3. New Relationships
It’s helpful to remember that Philip’s ministry took place in a real place with real people. If we forget that, then we miss out on one of the most phenomenal parts of this little story. That is, centuries of racial tension being healed.
Jews and Samaritans did not get along well. The Jewish people particularly looked down on Samaritans. Centuries before, the Samaritan people were Jews who had been displaced by war. They intermarried with the Canaanites and mixed their religions together. Jews had an incredible amount of disdain for them over these issues. They considered the Samaritans half-breeds and heretics. In fact, Jews would often travel around Samaria-lengthening their journey considerably-rather than have to pass through the country. In this story, Philip has overcome centuries of strife and brought joy to the city. How? The gospel had changed Philip’s heart.
When we look down on a group, whether that be racism or any other form of bigotry, we do so in an attempt to affirm ourselves. We feel a deep insecurity about ourselves, so we have to put others down in order to bolster our group. We look down on other races, socioeconomic classes, cultures, and so on.
The gospel changes this by addressing that deep insecurity. It tells us that we are sinners but that we are loved by God. We are so loved, in fact, that he would take the penalty for our sin upon himself. Is there any greater affirmation that this?
When my insecurities are healed, then I am enabled to love those who are different from me because I no longer need the affirmation of feeling superior to them. Philip and the other Christians in Samaria sought out racial reconciliation because the gospel had dealt with their deepest insecurities.

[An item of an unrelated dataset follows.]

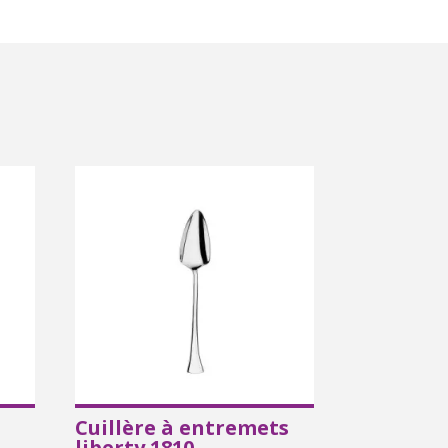
Cuillère à entremets
liberty 1810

An urban-focused ministry should regularly have new relationship being formed between groups that were once divided. By doing this, the church showcases the power of the gospel to its city.
Though we could list several more, we’ve covered the three marks of urban-focused missions that Philip and his fellow missionaries practiced. Can Lafayette one day be a city described as having much joy in the gospel? Practicing these three marks will be a great place to start so that we see that vision become reality.